Асассин умел сражаться, его боевое искусство поражало. У меня подогнулись колени, и я рухнул на землю. Кинжал снова блеснул у моего горла.

– Хочешь что-нибудь передать моему брату, прежде чем я успокою тебя навсегда?

– Да,– тихо отозвался я.– Надеюсь, он оценит мои старания. Я тоже хотел сделать ему подарок.

Асассин схватил меня за волосы, заставляя открыть горло, но в этот миг подставился сам.

Я не промахнулся. Мой нож вошел ему в горло мощно и неотвратимо. Я заревел от ярости и вскочил. Шипя и бранясь, я свалил врага на землю, отрезал ему голову и плюнул в еще теплое лицо.

Оплот асассинов

Я скакал в ночи по дороге, на которой видел одинокого всадника. Наконец подъем стал очень крутым, подножие горы закончилось, и я оказался на узкой извилистой горной тропе, петлявшей по ущелью. Где-то внизу рокотала река, но в темноте я не мог ее разглядеть.

Над дорогой то и дело нависали каменистые уступы. Мне приходилось постоянно пригибаться к шее лошади, чтобы не размозжить голову о камни. Неосторожность в горах может стоить жизни.

Я ехал вперед, поднимаясь все выше над равниной, оставшейся за спиной, пока с первыми лучами рассвета не добрался до крепости. Замок венчал вершину огромной скалы. Ветер доносил запах цитрусов и свежих фруктов, и я понял, что слухи о прекрасных садах не выдумка.

Холодный ветер насквозь продувал одежду, которую я снял с асассина. Я доскакал до главных ворот замка, подняв над головой золотой кинжал моего несостоявшегося убийцы.

Со стен раздались восторженные возгласы и свист – местные жители узнали этот клинок. На меня вопросительно смотрело море лиц.

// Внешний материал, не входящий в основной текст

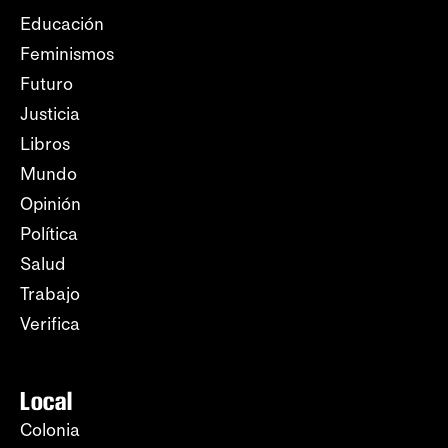
Educación
Feminismos
Futuro
Justicia
Libros
Mundo
Opinión
Política
Salud
Trabajo
Verifica
Local
Colonia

В ответ я заткнул кинжал за окровавленный пояс и высоко, чтобы все видели, поднял корзинку. И закричал на их языке:

– Он мертв! Он мертв!

По замку пронесся гул одобрительных возгласов, и тяжелые ворота распахнулись передо мной. Меня приветствовали как победителя.

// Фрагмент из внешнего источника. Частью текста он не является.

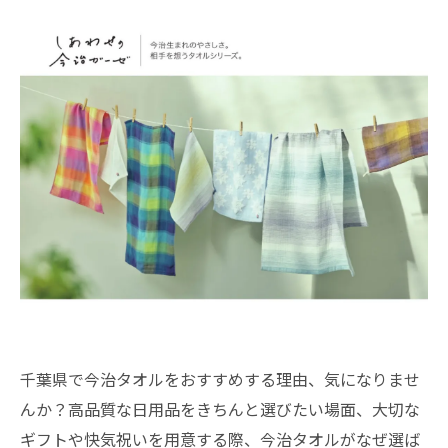
千葉県で今治タオルをおすすめする理由、気になりませ
んか？高品質な日用品をきちんと選びたい場面、大切な
ギフトや快気祝いを用意する際、今治タオルがなぜ選ば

За крепкими каменными стенами оказался прекраснейший на свете сад, в котором росли самые лучшие плодовые деревья. Чуть в стороне сверкали изящные шпили дворца. Так и представлялось, что здесь текут молочные реки с кисельными берегами. Если Атанатос хотел, чтобы гости поверили, будто попали в настоящий рай, то он преуспел. Даже у меня возникло подобное чувство.

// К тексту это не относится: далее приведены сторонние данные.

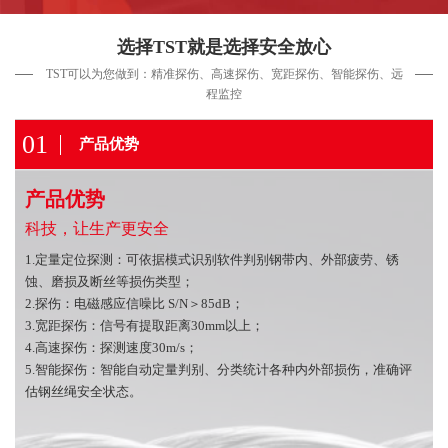
选择TST就是选择安全放心
TST可以为您做到：精准探伤、高速探伤、宽距探伤、智能探伤、远
程监控
01
产品优势
产品优势
科技，让生产更安全
1.定量定位探测：可依据模式识别软件判别钢带内、外部疲劳、锈
蚀、磨损及断丝等损伤类型；
2.探伤：电磁感应信噪比 S/N＞85dB；
3.宽距探伤：信号有提取距离30mm以上；
4.高速探伤：探测速度30m/s；
5.智能探伤：智能自动定量判别、分类统计各种内外部损伤，准确评
估钢丝绳安全状态。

Но я знал, что в сердце этих полей блаженных угнездились коварство и злоба.

Я скакал кругами по лужайке парка, держа в руках корзинку и радостно крича. Ко мне сбегались асассины, они приветствовали победителя, не подозревая, что под платком их собрата скрывается злейший враг.

Когда из дворца явился Атанатос, жестокая правда, скрытая в словах Самира, обрушилась на меня со всей тяжестью. Я понял, что это Атанатос, лишь по тому, что окружающие называли его Синаном.